Author Matthew Ball describes the metaverse as, “a massively scaled and interoperable network of real-time rendered 3D virtual worlds and environments which can be experienced synchronously and persistently by an effectively unlimited number of users with an individual sense of presence, and with continuity of data, such as identity, history, entitlements, objects, communications, and payments.”

That’s a lot to process, so within HMRC, we’ve found it more practical to link this to something more familiar and focus thinking on a ‘future internet’: one that’s more immersive, intimate, with greater elements of simulation and augmentation. We’ve found this higher-level characterisation allows us to focus on constitutive elements and themes, without becoming too hung up on definitions - and provides an easier entry point for engaging our internal stakeholders. 

HMRC and the metaverse

For the past year or so in HMRC we’ve been exploring the potential implications and applications of the metaverse for how we administer the UK tax system. This is part of a broader agenda to assess emerging technologies, themes, and concepts, to understand future threats and opportunities.

Once we began to investigate the metaverse, we saw how it could change the way taxpayers make and invest money - and drive new criminal and fraud threats. We also saw how the technologies involved might offer opportunities to improve our customer offer and to deliver our strategic objectives for the UK tax system, as set out in our Tax Administration Strategy.

More broadly we were interested in the questions the metaverse might pose for HMRC, UK Government and across international borders. We also wanted to understand how metaverse technologies were progressing in the wider commercial world and how they might interact with other enabling technologies like digital identity and AI.

How did we go about investigating the metaverse?
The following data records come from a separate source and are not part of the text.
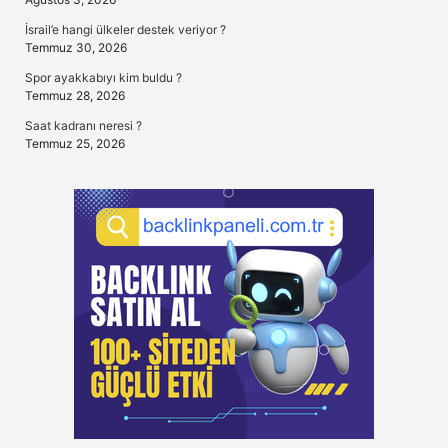
İsrail’e hangi ülkeler destek veriyor ?
Temmuz 30, 2026
Spor ayakkabıyı kim buldu ?
Temmuz 28, 2026
Saat kadranı neresi ?
Temmuz 25, 2026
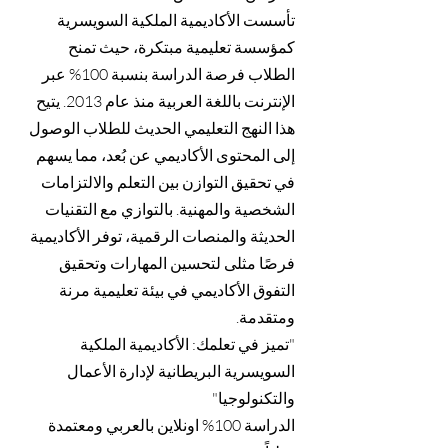
تأسست الأكاديمية الملكية السويسرية
كمؤسسة تعليمية مبتكرة، حيث تمنح
الطلاب فرصة الدراسة بنسبة 100% عبر
الإنترنت باللغة العربية منذ عام 2013. يتيح
هذا النهج التعليمي الحديث للطلاب الوصول
إلى المحتوى الأكاديمي عن بُعد، مما يسهم
في تحقيق التوازن بين التعلم والالتزامات
الشخصية والمهنية. بالتوازي مع التقنيات
الحديثة والمنصات الرقمية، توفر الأكاديمية
فرصًا مثلى لتحسين المهارات وتحقيق
التفوق الأكاديمي في بيئة تعليمية مرنة
ومتقدمة.
"تميز في تعلمك: الأكاديمية الملكية
السويسرية البريطانية لإدارة الأعمال
والتكنولوجيا"
الدراسة 100% اونلاين بالعربي ومعتمدة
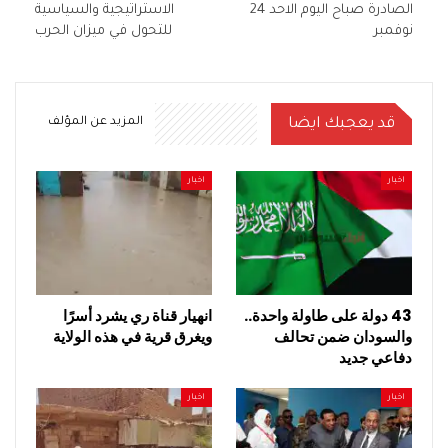
الصادرة صباح اليوم الاحد 24
الاستراتيجية والسياسية
نوفمبر
للتحول في ميزان الحرب
قد يعجبك ايضا
المزيد عن المؤلف
اخبار
اخبار
43 دولة على طاولة واحدة..
انهيار قناة ري يشرد أسرًا
والسودان ضمن تحالف
ويغرق قرية في هذه الولاية
دفاعي جديد
اخبار
اخبار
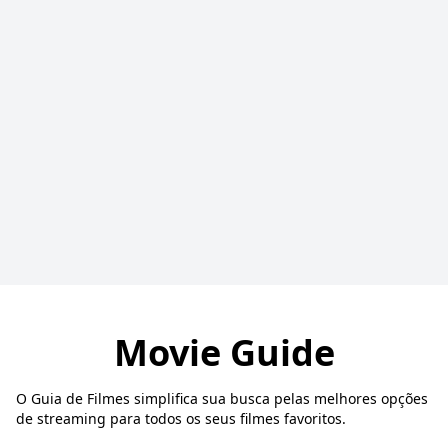
Movie Guide
O Guia de Filmes simplifica sua busca pelas melhores opções
de streaming para todos os seus filmes favoritos.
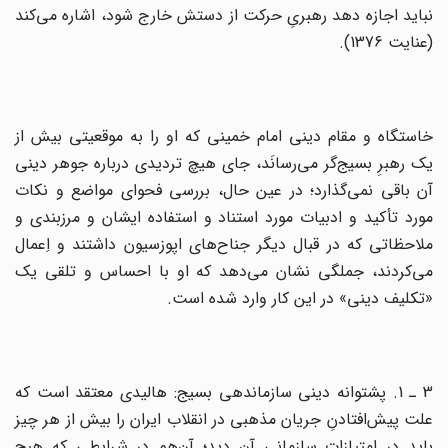
نباید اجازه‌ دهد رهبری‌ِ حرکت‌ از دستش‌ خارج‌ شود، اشاره‌ می‌کند
(عنایت‌ 1376).
‌خاستگاه‌ و مقام‌ دینی‌ امام‌ خمینی‌ که‌ او را به‌ موقعیتی‌ بیش‌ از
یک‌ رهبرِ بسیج‌گر می‌رسانَد، جای‌ هیچ‌ تردیدی‌ درباره جوهر دینی
‌آن‌ باقی‌ نمی‌گذارد؛ در عین‌ حال‌، بررسی‌ فحوای‌ مواضع‌ و نکات‌
مورد تأکید و ادبیات‌ مورد استناد و استفاده ایشان‌ و مرزبندی‌ و
ملاحظاتی‌ که‌ در قبال‌ دیگر جناح‌های‌ اپوزسیون‌ داشتند و اِعمال‌
می‌کردند، جملگی‌ نشان‌ می‌دهد که‌ او با احساس‌ و تلقی ‌یک‌
«تکلیف‌ دینی‌» در این‌ کار وارد شده‌ است‌.
3 ـ 1. پشتوانه دینی‌ سازماندهی‌ بسیج‌: هالیدی‌ معتقد است‌ که‌
علت‌ پیش‌افتادن‌ِ جریان‌ مذهبی‌ در انقلاب‌ ایران‌ را بیش‌ از هر چیز
باید در امتیازات‌ سازمانی‌ آن‌ دید؛ آن‌هم‌ در شرایطی‌ که‌ هیچ‌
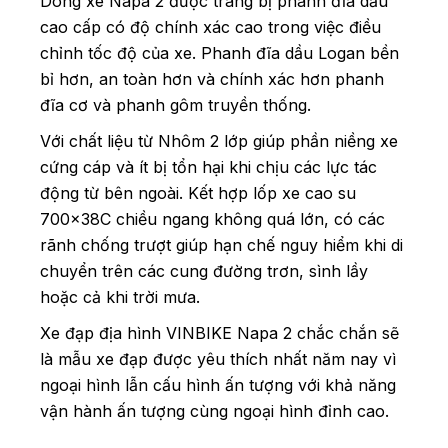
Dòng xe Napa 2 được trang bị phanh đĩa dầu
cao cấp có độ chính xác cao trong việc điều
chỉnh tốc độ của xe. Phanh đĩa dầu Logan bền
bỉ hơn, an toàn hơn và chính xác hơn phanh
đĩa cơ và phanh gôm truyền thống.
Với chất liệu từ Nhôm 2 lớp giúp phần niềng xe
cứng cáp và ít bị tổn hại khi chịu các lực tác
động từ bên ngoài. Kết hợp lốp xe cao su
700x38C chiều ngang không quá lớn, có các
rãnh chống trượt giúp hạn chế nguy hiểm khi di
chuyển trên các cung đường trơn, sình lầy
hoặc cả khi trời mưa.
Xe đạp địa hình VINBIKE Napa 2 chắc chắn sẽ
là mẫu xe đạp được yêu thích nhất năm nay vì
ngoại hình lẫn cấu hình ấn tượng với khả năng
vận hành ấn tượng cùng ngoại hình đỉnh cao.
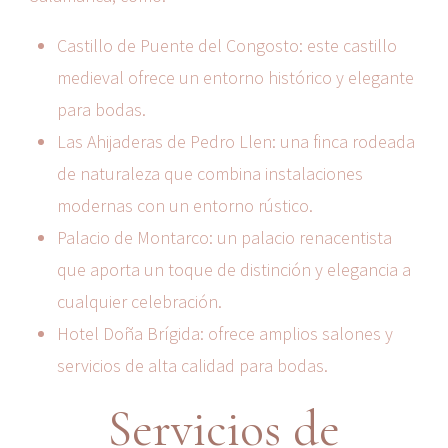
Castillo de Puente del Congosto: este castillo
medieval ofrece un entorno histórico y elegante
para bodas.
Las Ahijaderas de Pedro Llen: una finca rodeada
de naturaleza que combina instalaciones
modernas con un entorno rústico.
Palacio de Montarco: un palacio renacentista
que aporta un toque de distinción y elegancia a
cualquier celebración.
Hotel Doña Brígida: ofrece amplios salones y
servicios de alta calidad para bodas.
Servicios de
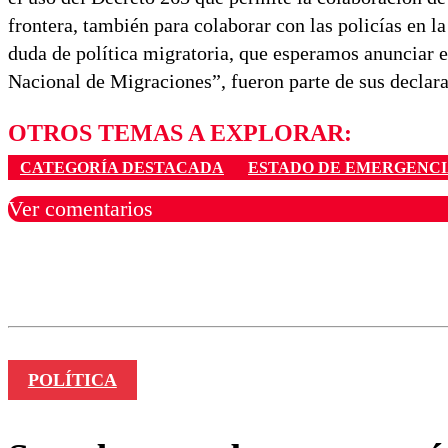
frontera, también para colaborar con las policías en 
duda de política migratoria, que esperamos anunciar 
Nacional de Migraciones”, fueron parte de sus declara
OTROS TEMAS A EXPLORAR:
CATEGORÍA DESTACADA
ESTADO DE EMERGENC
Ver comentarios
Los comentarios son moder
Nombre
POLÍTICA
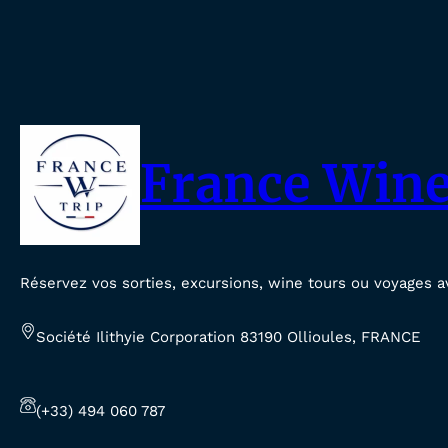
France Wine
Réservez vos sorties, excursions, wine tours ou voyages a
Société Ilithyie Corporation 83190 Ollioules, FRANCE
(+33) 494 060 787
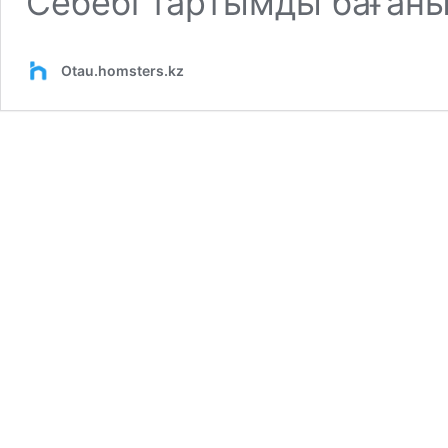
Себебі тартымды баған
Otau.homsters.kz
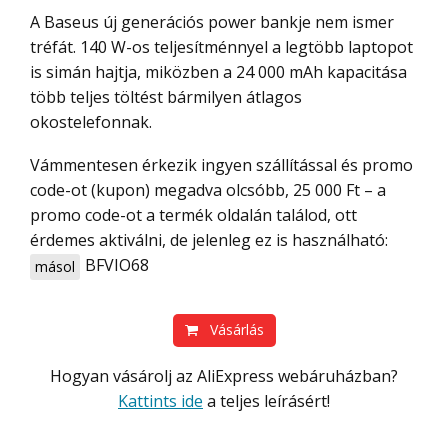
A Baseus új generációs power bankje nem ismer
tréfát. 140 W-os teljesítménnyel a legtöbb laptopot
is simán hajtja, miközben a 24 000 mAh kapacitása
több teljes töltést bármilyen átlagos
okostelefonnak.
Vámmentesen érkezik ingyen szállítással és promo
code-ot (kupon) megadva olcsóbb, 25 000 Ft – a
promo code-ot a termék oldalán találod, ott
érdemes aktiválni, de jelenleg ez is használható:
BFVIO68
másol
Vásárlás
Hogyan vásárolj az AliExpress webáruházban?
Kattints ide
a teljes leírásért!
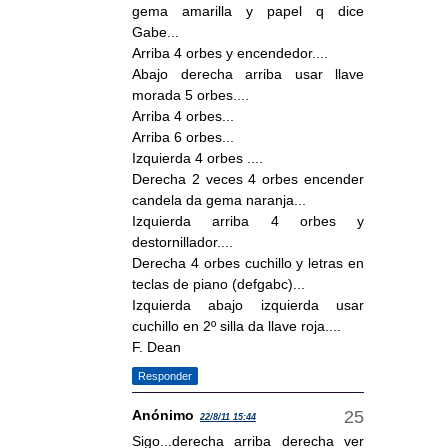
gema amarilla y papel q dice
Gabe...
Arriba 4 orbes y encendedor....
Abajo derecha arriba usar llave
morada 5 orbes....
Arriba 4 orbes...
Arriba 6 orbes...
Izquierda 4 orbes ....
Derecha 2 veces 4 orbes encender
candela da gema naranja...
Izquierda arriba 4 orbes y
destornillador....
Derecha 4 orbes cuchillo y letras en
teclas de piano (defgabc)...
Izquierda abajo izquierda usar
cuchillo en 2º silla da llave roja....
F. Dean
Responder
Anónimo
22/8/11 15:44
Sigo...derecha arriba derecha ver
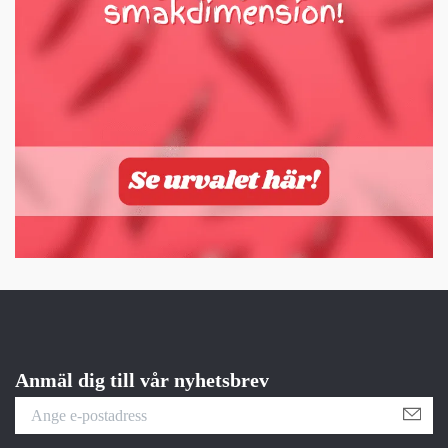
Anmäl dig till vår nyhetsbrev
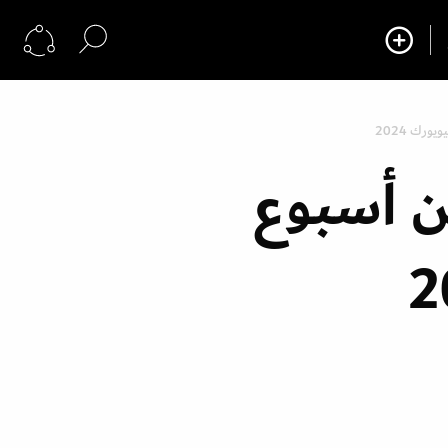
ن أسبوع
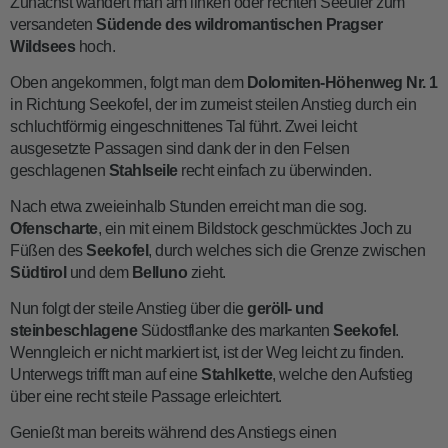
Zunächst wandert man am linken oder rechten Seeufer zum
versandeten
Südende des wildromantischen Pragser
Wildsees
hoch.
Oben angekommen, folgt man dem
Dolomiten-Höhenweg Nr. 1
in Richtung Seekofel, der im zumeist steilen Anstieg durch ein
schluchtförmig eingeschnittenes Tal führt. Zwei leicht
ausgesetzte Passagen sind dank der in den Felsen
geschlagenen
Stahlseile
recht einfach zu überwinden.
Nach etwa zweieinhalb Stunden erreicht man die sog.
Ofenscharte
, ein mit einem Bildstock geschmücktes Joch zu
Füßen des
Seekofel
, durch welches sich die Grenze zwischen
Südtirol
und dem
Belluno
zieht.
Nun folgt der steile Anstieg über die
geröll- und
steinbeschlagene
Südostflanke des markanten
Seekofel
.
Wenngleich er nicht markiert ist, ist der Weg leicht zu finden.
Unterwegs trifft man auf eine
Stahlkette
, welche den Aufstieg
über eine recht steile Passage erleichtert.
Genießt man bereits während des Anstiegs einen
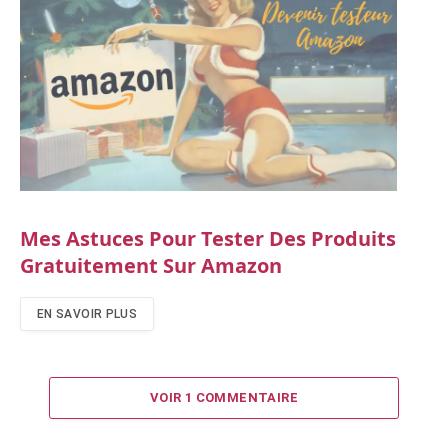
Mes Astuces Pour Tester Des Produits
Gratuitement Sur Amazon
EN SAVOIR PLUS
VOIR 1 COMMENTAIRE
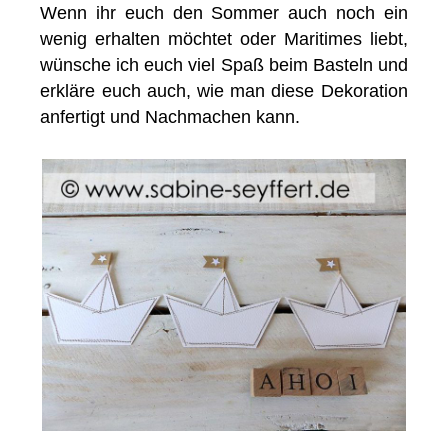
Wenn ihr euch den Sommer auch noch ein
wenig erhalten möchtet oder Maritimes liebt,
wünsche ich euch viel Spaß beim Basteln und
erkläre euch auch, wie man diese Dekoration
anfertigt und Nachmachen kann.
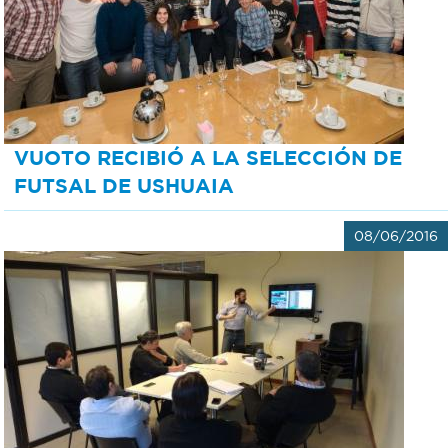
VUOTO RECIBIÓ A LA SELECCIÓN DE
FUTSAL DE USHUAIA
08/06/2016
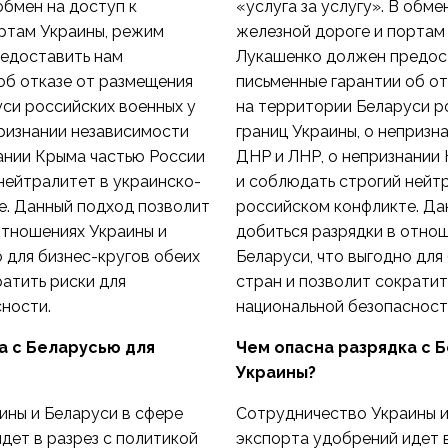
 обмен на доступ к
«услуга за услугу». В обме
ртам Украины, режим
железной дороге и портам
едоставить нам
Лукашенко должен предос
об отказе от размещения
письменные гарантии об о
си российских военных у
на территории Беларуси р
признании независимости
границ Украины, о непризн
ании Крыма частью России
ДНР и ЛНР, о непризнании
нейтралитет в украинско-
и соблюдать строгий нейт
е. Данный подход позволит
российском конфликте. Да
отношениях Украины и
добиться разрядки в отно
о для бизнес-кругов обеих
Беларуси, что выгодно для
ратить риски для
стран и позволит сократит
ности.
национальной безопасност
а с Беларусью для
Чем опасна разрядка с 
Украины?
ины и Беларуси в сфере
Сотрудничество Украины и
дет в разрез с политикой
экспорта удобрений идет в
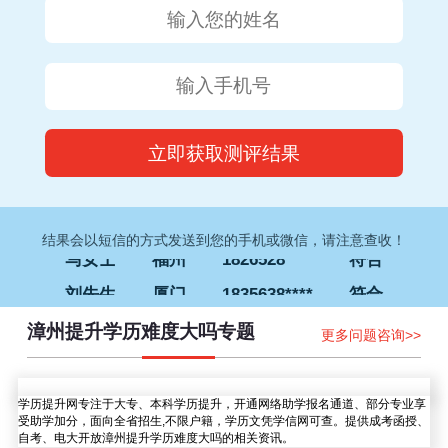
钟女士
厦门
1832373****
符合
李先生
福州
1826052****
符合
王女士
泉州
1828035****
符合
林先生
漳州
1837613****
符合
马女士
福州
1826528****
符合
结果会以短信的方式发送到您的手机或微信，请注意查收！
刘先生
厦门
1835638****
符合
赵先生
厦门
1838567****
符合
漳州提升学历难度大吗专题
更多问题咨询>>
孙女士
南平
1827645****
符合
钟女士
厦门
1832373****
符合
学历提升网专注于大专、本科学历提升，开通网络助学报名通道、部分专业享
李先生
福州
1826052****
符合
受助学加分，面向全省招生,不限户籍，学历文凭学信网可查。提供成考函授、
自考、电大开放漳州提升学历难度大吗的相关资讯。
王女士
泉州
1828035****
符合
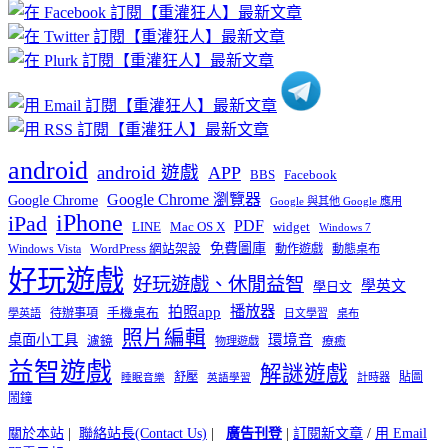
章
分
類
android
android 遊戲
APP
BBS
Facebook
Google Chrome 瀏覽器
Google Chrome
Google 與其他 Google 應用
iPhone
iPad
PDF
widget
LINE
Mac OS X
Windows 7
免費圖庫
Windows Vista
WordPress 網站架設
動作遊戲
動態桌布
好玩遊戲
好玩遊戲、休閒益智
學英文
學日文
播放器
拍照app
待辦事項
手機桌布
學英語
日文學習
桌布
照片編輯
桌面小工具
環境音
濾鏡
療癒
物理遊戲
益智遊戲
解謎遊戲
舒壓
貼圖
計時器
睡眠音樂
英語學習
鬧鐘
關於本站
|
聯絡站長(Contact Us)
|
廣告刊登
|
訂閱新文章
/
用 Email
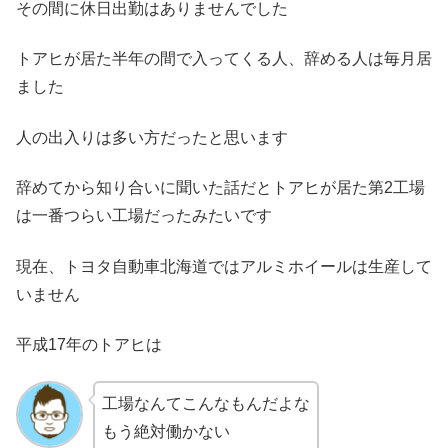
その間に休日出勤はありませんでした
トアヒが居た半年の間で入ってくる人、辞める人は毎月居
ました
人の出入りは多い方だったと思います
辞めてから知り合いに聞いた話だとトアヒが居た第2工場
は一番つらい工場だったみたいです
現在、トヨタ自動車北海道ではアルミホイールは生産して
いません
平成17年のトアヒは
工場なんてこんなもんだよな
もう絶対働かない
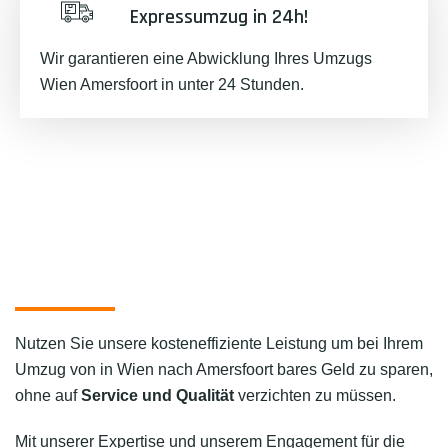
Expressumzug in 24h!
Wir garantieren eine Abwicklung Ihres Umzugs
Wien Amersfoort in unter 24 Stunden.
Nutzen Sie unsere kosteneffiziente Leistung um bei Ihrem
Umzug von in Wien nach Amersfoort bares Geld zu sparen,
ohne auf
Service und Qualität
verzichten zu müssen.
Mit unserer Expertise und unserem Engagement für die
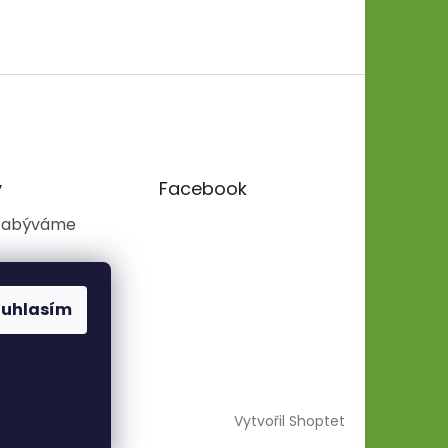
y
Facebook
zabýváme
ouhlasím
Vytvořil Shoptet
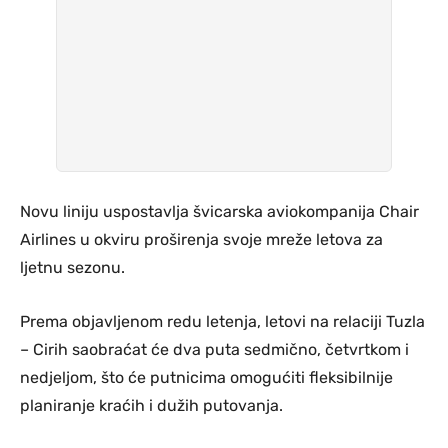
Novu liniju uspostavlja švicarska aviokompanija Chair
Airlines u okviru proširenja svoje mreže letova za
ljetnu sezonu.
Prema objavljenom redu letenja, letovi na relaciji Tuzla
– Cirih saobraćat će dva puta sedmično, četvrtkom i
nedjeljom, što će putnicima omogućiti fleksibilnije
planiranje kraćih i dužih putovanja.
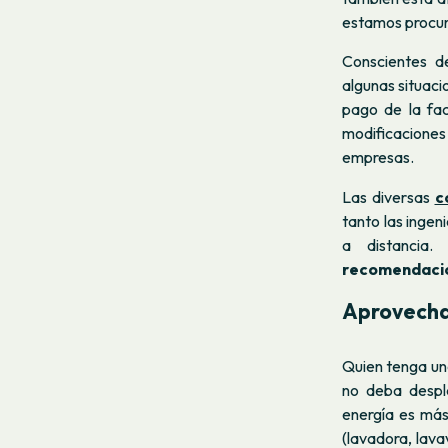
estamos procur
Conscientes d
algunas situac
pago de la fa
modificacione
empresas.
Las diversas
c
tanto las inge
a distancia
recomendacion
Aprovechar
Quien tenga un
no deba despla
energía es más
(lavadora, lavav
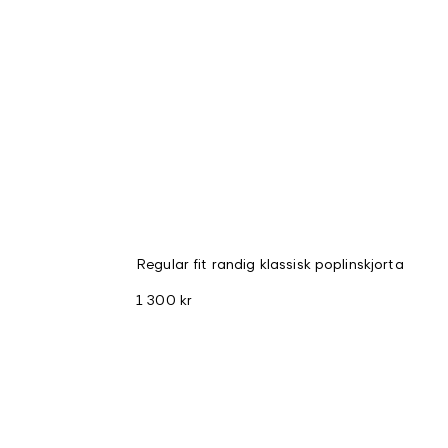
Regular fit randig klassisk poplinskjorta
1 300 kr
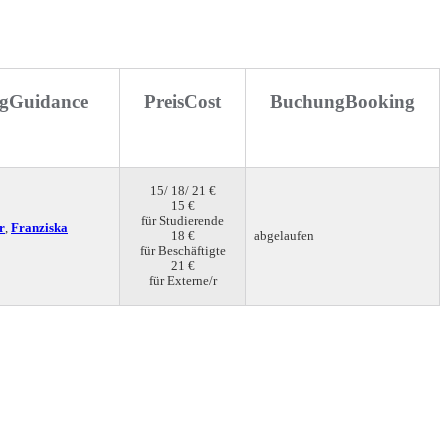
g
Guidance
Preis
Cost
Buchung
Booking
15/ 18/ 21 €
15 €
für Studierende
r
,
Franziska
18 €
abgelaufen
für Beschäftigte
21 €
für Externe/r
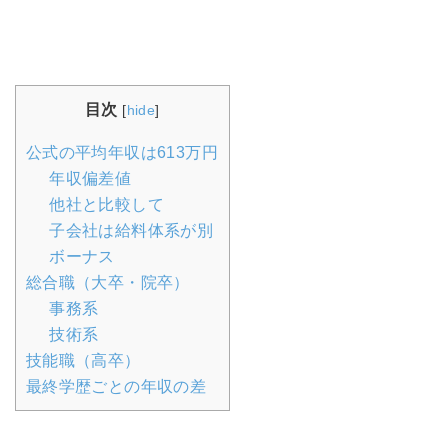
目次
[
hide
]
公式の平均年収は613万円
年収偏差値
他社と比較して
子会社は給料体系が別
ボーナス
総合職（大卒・院卒）
事務系
技術系
技能職（高卒）
最終学歴ごとの年収の差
We first developed a list of research questions and hypotheses, the answers to which would begin to allow us to loosely prioritise where to focus our efforts. These primarily concerned HMRC and our operations, but we also looked beyond the borders of tax and the UK, to better understand the indicators of metaverse adoption in the wider world, thereby allowing us to gauge the urgency of our response. Informed by these questions and hypotheses, we began our journey of discovery by:

  • Engaging with internal experts from different teams and functions within HMRC, who have shared their insights and perspectives on the metaverse and its relevance for our work;
  • Conducting a detailed research and literature review on key topics related to the metaverse, such as its definition, history, current state, future trends, use cases, technologies, platforms, standards, regulations, risks, and opportunities;
  • Engaging with external stakeholders, such as government regulators, agencies, and international organizations, to understand their views and expectations on the metaverse, as well as to explore potential collaborations and use cases that could benefit all parties;
  • Using our emerging conclusions and early findings from our research and engagement activities to develop further questions and topics for deeper exploration.

What have we achieved?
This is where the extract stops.